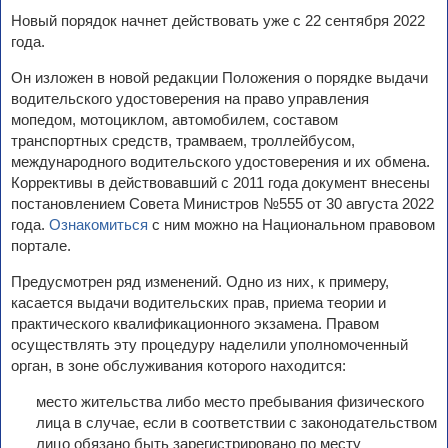
Новый порядок начнет действовать уже с 22 сентября 2022
года.
Он изложен в новой редакции Положения о порядке выдачи
водительского удостоверения на право управления
мопедом, мотоциклом, автомобилем, составом
транспортных средств, трамваем, троллейбусом,
международного водительского удостоверения и их обмена.
Коррективы в действовавший с 2011 года документ внесены
постановлением Совета Министров №555 от 30 августа 2022
года.
Ознакомиться
с ним можно на Национальном правовом
портале.
Предусмотрен ряд изменений. Одно из них, к примеру,
касается выдачи водительских прав, приема теории и
практического квалификационного экзамена. Правом
осуществлять эту процедуру наделили уполномоченный
орган, в зоне обслуживания которого находится:
место жительства либо место пребывания физического
лица в случае, если в соответствии с законодательством
лицо обязано быть зарегистрировано по месту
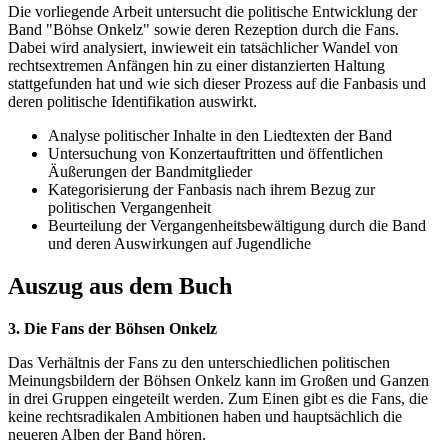
Die vorliegende Arbeit untersucht die politische Entwicklung der
Band "Böhse Onkelz" sowie deren Rezeption durch die Fans.
Dabei wird analysiert, inwieweit ein tatsächlicher Wandel von
rechtsextremen Anfängen hin zu einer distanzierten Haltung
stattgefunden hat und wie sich dieser Prozess auf die Fanbasis und
deren politische Identifikation auswirkt.
Analyse politischer Inhalte in den Liedtexten der Band
Untersuchung von Konzertauftritten und öffentlichen
Äußerungen der Bandmitglieder
Kategorisierung der Fanbasis nach ihrem Bezug zur
politischen Vergangenheit
Beurteilung der Vergangenheitsbewältigung durch die Band
und deren Auswirkungen auf Jugendliche
Auszug aus dem Buch
3. Die Fans der Böhsen Onkelz
Das Verhältnis der Fans zu den unterschiedlichen politischen
Meinungsbildern der Böhsen Onkelz kann im Großen und Ganzen
in drei Gruppen eingeteilt werden. Zum Einen gibt es die Fans, die
keine rechtsradikalen Ambitionen haben und hauptsächlich die
neueren Alben der Band hören.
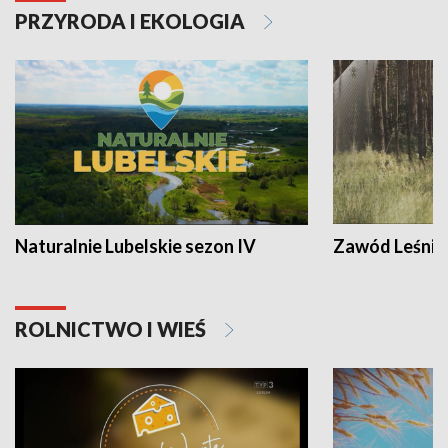
PRZYRODA I EKOLOGIA
Naturalnie Lubelskie sezon IV
Zawód Leśnik
ROLNICTWO I WIEŚ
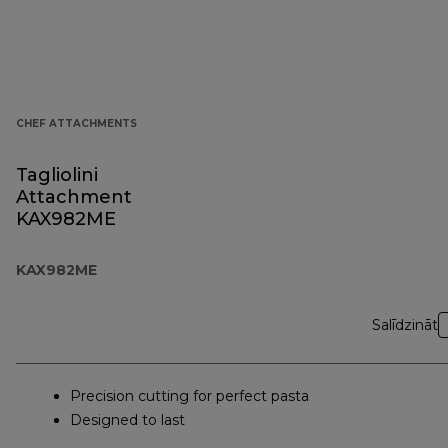
CHEF ATTACHMENTS
Tagliolini
Attachment
KAX982ME
KAX982ME
Salīdzināt
Precision cutting for perfect pasta
Designed to last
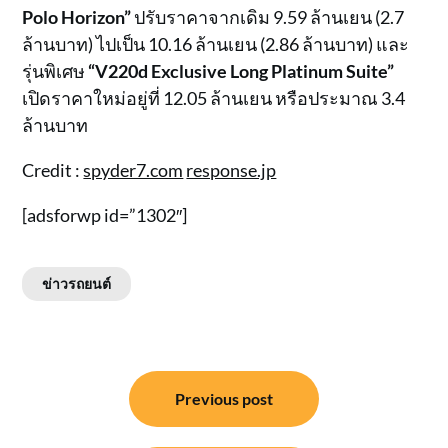
Polo Horizon”
ปรับราคาจากเดิม 9.59 ล้านเยน (2.7
ล้านบาท) ไปเป็น 10.16 ล้านเยน (2.86 ล้านบาท) และ
รุ่นพิเศษ
“V220d Exclusive Long Platinum Suite”
เปิดราคาใหม่อยู่ที่ 12.05 ล้านเยน หรือประมาณ 3.4
ล้านบาท
Credit :
spyder7.com
response.jp
[adsforwp id=”1302″]
ข่าวรถยนต์
แนะแนว
Previous post
เรื่อง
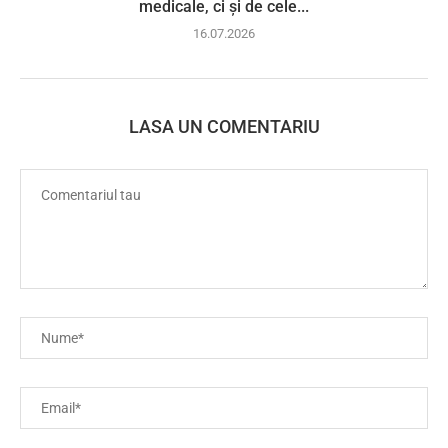
medicale, ci și de cele...
16.07.2026
LASA UN COMENTARIU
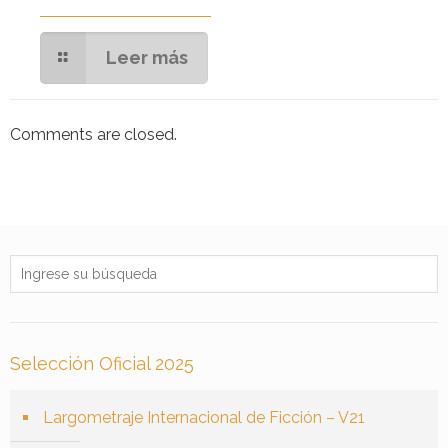
Leer más
Comments are closed.
Selección Oficial 2025
Largometraje Internacional de Ficción – V21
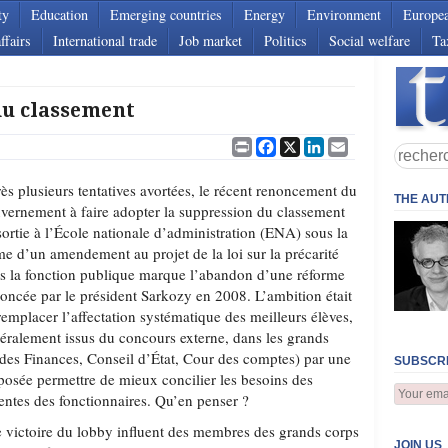
ty
Education
Emerging countries
Energy
Environment
Europe
ffairs
International trade
Job market
Politics
Social welfare
Ta
du classement
Print
Facebook
X
LinkedIn
Email
ès plusieurs tentatives avortées, le récent renoncement du
THE AU
vernement à faire adopter la suppression du classement
sortie à l’École nationale d’administration (ENA) sous la
me d’un amendement au projet de la loi sur la précarité
s la fonction publique marque l’abandon d’une réforme
oncée par le président Sarkozy en 2008. L’ambition était
remplacer l’affectation systématique des meilleurs élèves,
éralement issus du concours externe, dans les grands
n des Finances, Conseil d’État, Cour des comptes) par une
SUBSCRI
posée permettre de mieux concilier les besoins des
tentes des fonctionnaires. Qu’en penser ?
e victoire du lobby influent des membres des grands corps
JOIN US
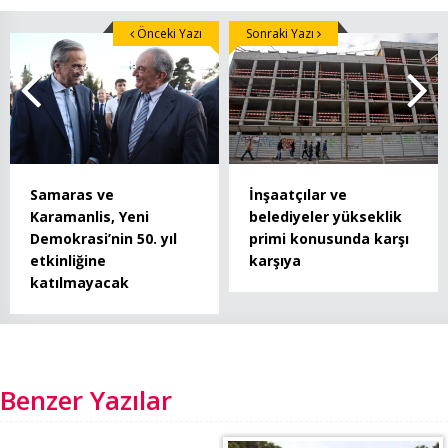
Önceki Yazı
Sonraki Yazı
Samaras ve
İnşaatçılar ve
Karamanlis, Yeni
belediyeler yükseklik
Demokrasi’nin 50. yıl
primi konusunda karşı
etkinliğine
karşıya
katılmayacak
Benzer Yazılar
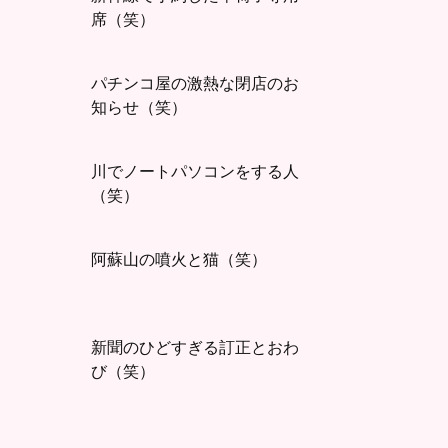
席（笑）
パチンコ屋の激熱な閉店のお
知らせ（笑）
川でノートパソコンをする人
（笑）
阿蘇山の噴火と猫（笑）
新聞のひどすぎる訂正とおわ
び（笑）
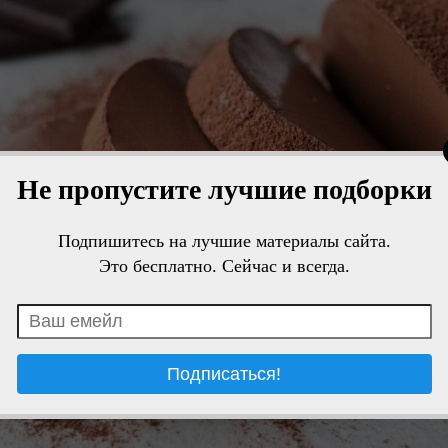
Не пропустите лучшие подборки
Подпишитесь на лучшие материалы сайта.
Это бесплатно. Сейчас и всегда.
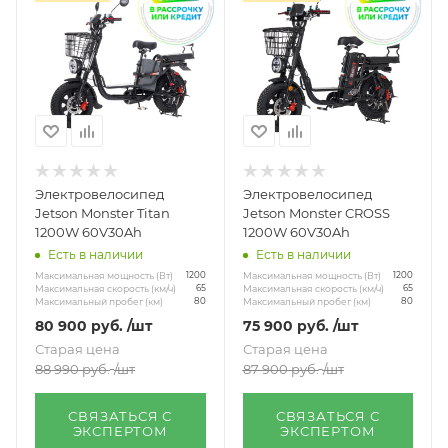
Электровелосипед
Электровелосипед
Jetson Monster Titan
Jetson Monster CROSS
1200W 60V30Ah
1200W 60V30Ah
Есть в наличии
Есть в наличии
Максимальная мощность (Вт)
Максимальная мощность (Вт)
1200
1200
Максимальная скорость (км/ч)
Максимальная скорость (км/ч)
65
65
Максимальный пробег (км)
Максимальный пробег (км)
80
80
80 900
руб.
/шт
75 900
руб.
/шт
Старая цена
Старая цена
88 990
руб.
/шт
87 900
руб.
/шт
СВЯЗАТЬСЯ С
СВЯЗАТЬСЯ С
ЭКСПЕРТОМ
ЭКСПЕРТОМ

= = = = = = =

*Exercise directions*. Transcribe all of the records above character for character. Exclude the pictures.

*Task response*.
Новый порядок начнет действовать уже с 22 сентября 2022
года.
Он изложен в новой редакции Положения о порядке выдачи
водительского удостоверения на право управления
мопедом, мотоциклом, автомобилем, составом
транспортных средств, трамваем, троллейбусом,
международного водительского удостоверения и их обмена.
Коррективы в действовавший с 2011 года документ внесены
постановлением Совета Министров №555 от 30 августа 2022
года.
Ознакомиться
с ним можно на Национальном правовом
портале.
Предусмотрен ряд изменений. Одно из них, к примеру,
касается выдачи водительских прав, приема теории и
практического квалификационного экзамена. Правом
осуществлять эту процедуру наделили уполномоченный
орган, в зоне обслуживания которого находится:
место жительства либо место пребывания физического
лица в случае, если в соответствии с законодательством
лицо обязано быть зарегистрировано по месту
Die vorliegende Arbeit untersucht die politische Entwicklung der
Band "Böhse Onkelz" sowie deren Rezeption durch die Fans.
Dabei wird analysiert, inwieweit ein tatsächlicher Wandel von
rechtsextremen Anfängen hin zu einer distanzierten Haltung
stattgefunden hat und wie sich dieser Prozess auf die Fanbasis und
deren politische Identifikation auswirkt.
Analyse politischer Inhalte in den Liedtexten der Band
Untersuchung von Konzertauftritten und öffentlichen
Äußerungen der Bandmitglieder
Kategorisierung der Fanbasis nach ihrem Bezug zur
politischen Vergangenheit
Beurteilung der Vergangenheitsbewältigung durch die Band
und deren Auswirkungen auf Jugendliche
Auszug aus dem Buch
3. Die Fans der Böhsen Onkelz
Das Verhältnis der Fans zu den unterschiedlichen politischen
Meinungsbildern der Böhsen Onkelz kann im Großen und Ganzen
in drei Gruppen eingeteilt werden. Zum Einen gibt es die Fans, die
keine rechtsradikalen Ambitionen haben und hauptsächlich die
neueren Alben der Band hören.
PRZYRODA I EKOLOGIA
Naturalnie Lubelskie sezon IV
Zawód Leśnik
ROLNICTWO I WIEŚ
CHEF ATTACHMENTS
Tagliolini
Attachment
KAX982ME
KAX982ME
Salīdzināt
Precision cutting for perfect pasta
Designed to last
Polo Horizon”
ปรับราคาจากเดิม 9.59 ล้านเยน (2.7
ล้านบาท) ไปเป็น 10.16 ล้านเยน (2.86 ล้านบาท) และ
รุ่นพิเศษ
“V220d Exclusive Long Platinum Suite”
เปิดราคาใหม่อยู่ที่ 12.05 ล้านเยน หรือประมาณ 3.4
ล้านบาท
Credit :
spyder7.com
response.jp
[adsforwp id=”1302″]
ข่าวรถยนต์
แนะแนว
Previous post
เรื่อง
medicale, ci și de cele...
16.07.2026
LASA UN COMENTARIU
Leer más
Comments are closed.
Selección Oficial 2025
Largometraje Internacional de Ficción – V21
ty
Education
Emerging countries
Energy
Environment
Europe
ffairs
International trade
Job market
Politics
Social welfare
Ta
du classement
Print
Facebook
X
LinkedIn
Email
ès plusieurs tentatives avortées, le récent renoncement du
THE AU
vernement à faire adopter la suppression du classement
sortie à l’École nationale d’administration (ENA) sous la
me d’un amendement au projet de la loi sur la précarité
s la fonction publique marque l’abandon d’une réforme
oncée par le président Sarkozy en 2008. L’ambition était
remplacer l’affectation systématique des meilleurs élèves,
éralement issus du concours externe, dans les grands
n des Finances, Conseil d’État, Cour des comptes) par une
SUBSCRI
posée permettre de mieux concilier les besoins des
tentes des fonctionnaires. Qu’en penser ?
e victoire du lobby influent des membres des grands corps
JOIN US
Önceki Yazı
Sonraki Yazı
Samaras ve
İnşaatçılar ve
Karamanlis, Yeni
belediyeler yükseklik
Demokrasi’nin 50. yıl
primi konusunda karşı
etkinliğine
karşıya
katılmayacak
Benzer Yazılar
席（笑）
パチンコ屋の激熱な閉店のお
知らせ（笑）
川でノートパソコンをする人
（笑）
阿蘇山の噴火と猫（笑）
新聞のひどすぎる訂正とおわ
び（笑）
Не пропустите лучшие подборки
Подпишитесь на лучшие материалы сайта.
Это бесплатно. Сейчас и всегда.
Электровелосипед
Электровелосипед
Jetson Monster Titan
Jetson Monster CROSS
1200W 60V30Ah
1200W 60V30Ah
Есть в наличии
Есть в наличии
Максимальная мощность (Вт)
Максимальная мощность (Вт)
1200
1200
Максимальная скорость (км/ч)
Максимальная скорость (км/ч)
65
65
Максимальный пробег (км)
Максимальный пробег (км)
80
80
80 900
руб.
/шт
75 900
руб.
/шт
Старая цена
Старая цена
88 990
руб.
/шт
87 900
руб.
/шт
СВЯЗАТЬСЯ С
СВЯЗАТЬСЯ С
ЭКСПЕРТОМ
ЭКСПЕРТОМ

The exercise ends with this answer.